Your answer must be an exact copy of the entries below, with no pictures in it.

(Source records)
- Opening Delimiter -

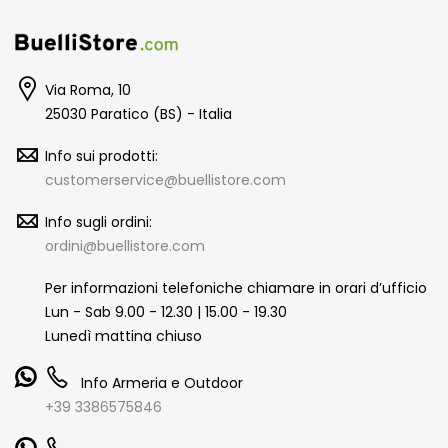
Via Roma, 10
25030 Paratico (BS) - Italia
Info sui prodotti:
customerservice@buellistore.com
Info sugli ordini:
ordini@buellistore.com
Per informazioni telefoniche chiamare in orari d’ufficio
Lun - Sab 9.00 - 12.30 | 15.00 - 19.30
Lunedì mattina chiuso
Info Armeria e Outdoor
+39 3386575846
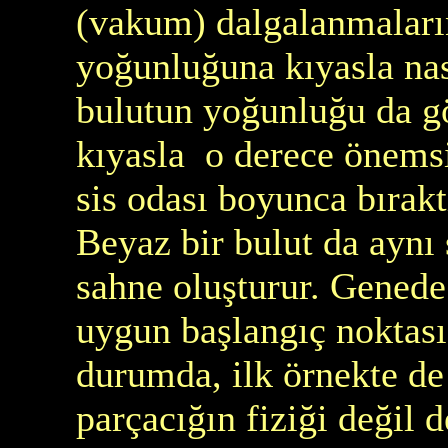
(vakum) dalgalanmalarını
yoğunluğuna kıyasla nas
bulutun yoğunluğu da 
kıyasla o derece önemsi
sis odası boyunca bırakt
Beyaz bir bulut da aynı
sahne oluşturur. Genede i
uygun başlangıç noktası
durumda, ilk örnekte de
parçacığın fiziği değil 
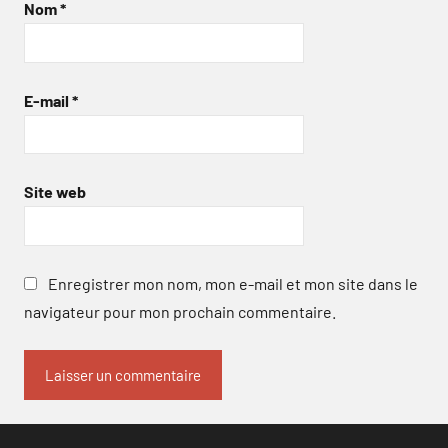
Nom
*
E-mail
*
Site web
Enregistrer mon nom, mon e-mail et mon site dans le
navigateur pour mon prochain commentaire.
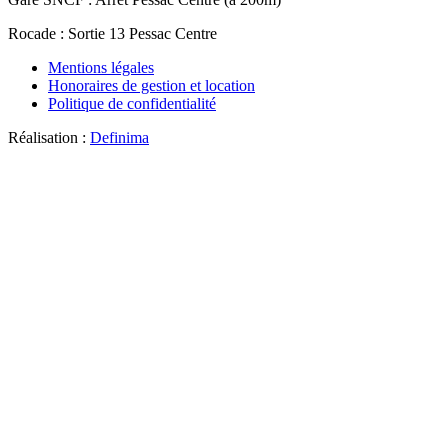
Rocade
: Sortie 13 Pessac Centre
Mentions légales
Honoraires de gestion et location
Politique de confidentialité
Réalisation :
Definima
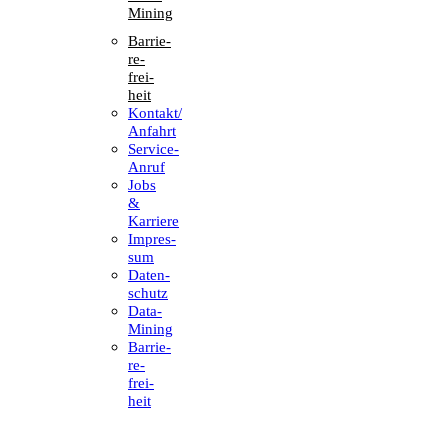
Mining
Barrie­
re­
frei­
heit
Kontakt/​​
Anfahrt
Service-
Anruf
Jobs
&
Karriere
Impres­
sum
Daten­
schutz
Data-
Mining
Barrie­
re­
frei­
heit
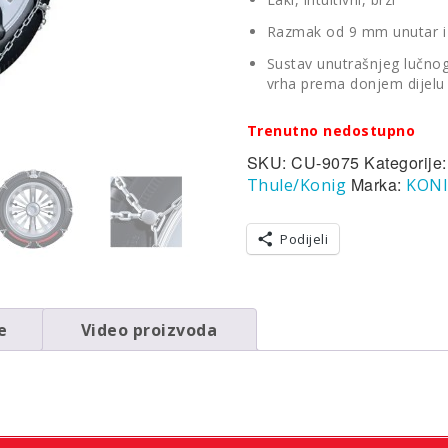
Razmak od 9 mm unutar i 
Sustav unutrašnjeg lučnog 
vrha prema donjem dijelu
Trenutno nedostupno
SKU:
CU-9075
Kategorije
Marka:
Thule/Konig
KON
Podijeli
e
Video proizvoda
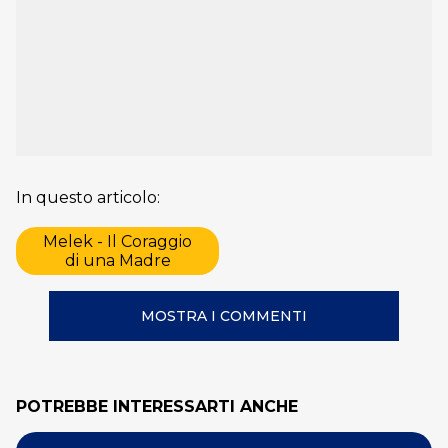
In questo articolo:
Melek - Il Coraggio
di una Madre
MOSTRA I COMMENTI
POTREBBE INTERESSARTI ANCHE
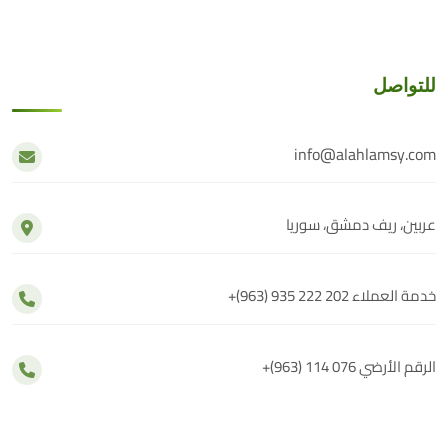
للتواصل
info@alahlamsy.com
عربين، ريف دمشق، سوريا
خدمة العملاء
+(963) 935 222 202
الرقم الأرضي
+(963) 114 076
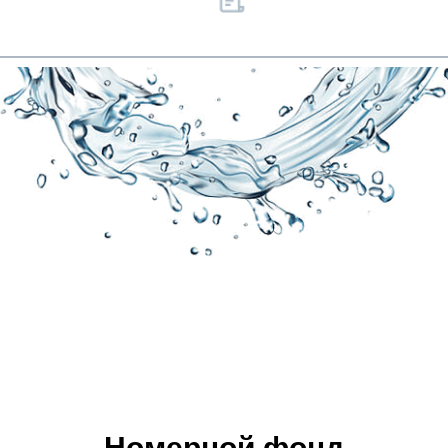
Номерной фонд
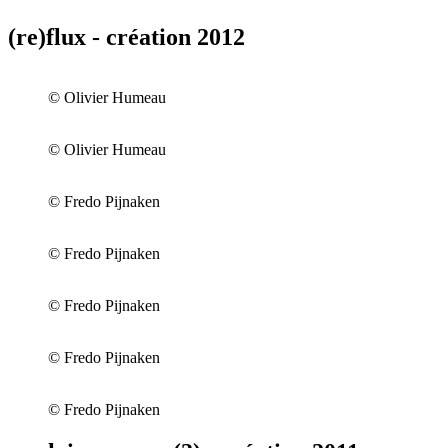
(re)flux - création 2012
© Olivier Humeau
© Olivier Humeau
© Fredo Pijnaken
© Fredo Pijnaken
© Fredo Pijnaken
© Fredo Pijnaken
© Fredo Pijnaken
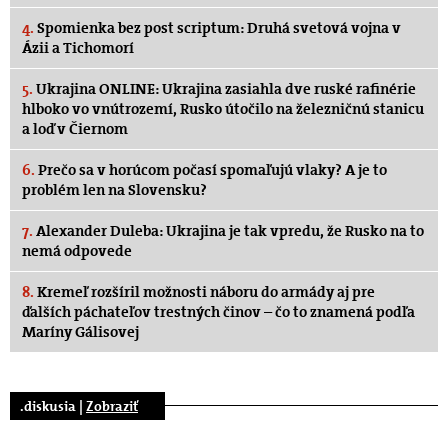
4.
Spomienka bez post scriptum: Druhá svetová vojna v
Ázii a Tichomorí
5.
Ukrajina ONLINE: Ukrajina zasiahla dve ruské rafinérie
hlboko vo vnútrozemí, Rusko útočilo na železničnú stanicu
a loď v Čiernom
6.
Prečo sa v horúcom počasí spomaľujú vlaky? A je to
problém len na Slovensku?
7.
Alexander Duleba: Ukrajina je tak vpredu, že Rusko na to
nemá odpovede
8.
Kremeľ rozšíril možnosti náboru do armády aj pre
ďalších páchateľov trestných činov – čo to znamená podľa
Maríny Gálisovej
.diskusia |
Zobraziť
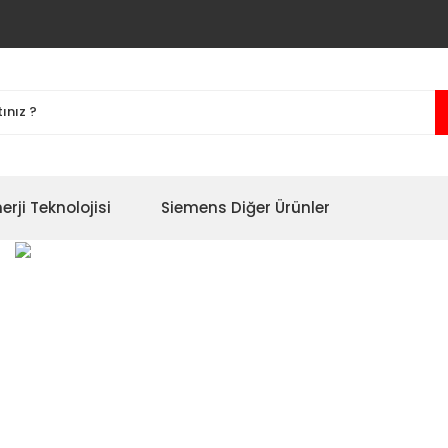
erji Teknolojisi
Siemens Diğer Ürünler
yon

- Closing Delimiter -

* _SOLUTION TO THE EXERCISE_:
Via Roma, 10
25030 Paratico (BS) - Italia
Info sui prodotti:
customerservice@buellistore.com
Info sugli ordini:
ordini@buellistore.com
Per informazioni telefoniche chiamare in orari d’ufficio
Lun - Sab 9.00 - 12.30 | 15.00 - 19.30
Lunedì mattina chiuso
Info Armeria e Outdoor
+39 3386575846
(vakum) dalgalanmalarını
yoğunluğuna kıyasla nas
bulutun yoğunluğu da 
kıyasla o derece önemsi
sis odası boyunca bırakt
Beyaz bir bulut da aynı
sahne oluşturur. Genede i
uygun başlangıç noktası
durumda, ilk örnekte de
parçacığın fiziği değil 
Nom
*
E-mail
*
Site web
Enregistrer mon nom, mon e-mail et mon site dans le
navigateur pour mon prochain commentaire.
Rocade
: Sortie 13 Pessac Centre
Mentions légales
Honoraires de gestion et location
Politique de confidentialité
Réalisation :
Definima
Mining
Barrie­
re­
frei­
heit
Kontakt/​​
Anfahrt
Service-
Anruf
Jobs
&
Karriere
Impres­
sum
Daten­
schutz
Data-
Mining
Barrie­
re­
frei­
heit
Razmak od 9 mm unutar i 
Sustav unutrašnjeg lučnog 
vrha prema donjem dijelu
Trenutno nedostupno
SKU:
CU-9075
Kategorije
Marka:
Thule/Konig
KON
Podijeli
e
Video proizvoda
In questo articolo:
Melek - Il Coraggio
di una Madre
MOSTRA I COMMENTI
POTREBBE INTERESSARTI ANCHE
للتواصل
info@alahlamsy.com
عربين، ريف دمشق، سوريا
خدمة العملاء
+(963) 935 222 202
الرقم الأرضي
+(963) 114 076
Номерной фонд
(re)flux - création 2012
© Olivier Humeau
© Olivier Humeau
© Fredo Pijnaken
© Fredo Pijnaken
© Fredo Pijnaken
© Fredo Pijnaken
© Fredo Pijnaken
4.
Spomienka bez post scriptum: Druhá svetová vojna v
Ázii a Tichomorí
5.
Ukrajina ONLINE: Ukrajina zasiahla dve ruské rafinérie
hlboko vo vnútrozemí, Rusko útočilo na železničnú stanicu
a loď v Čiernom
6.
Prečo sa v horúcom počasí spomaľujú vlaky? A je to
problém len na Slovensku?
7.
Alexander Duleba: Ukrajina je tak vpredu, že Rusko na to
nemá odpovede
8.
Kremeľ rozšíril možnosti náboru do armády aj pre
ďalších páchateľov trestných činov – čo to znamená podľa
Maríny Gálisovej
.diskusia |
Zobraziť
erji Teknolojisi
Siemens Diğer Ürünler
yon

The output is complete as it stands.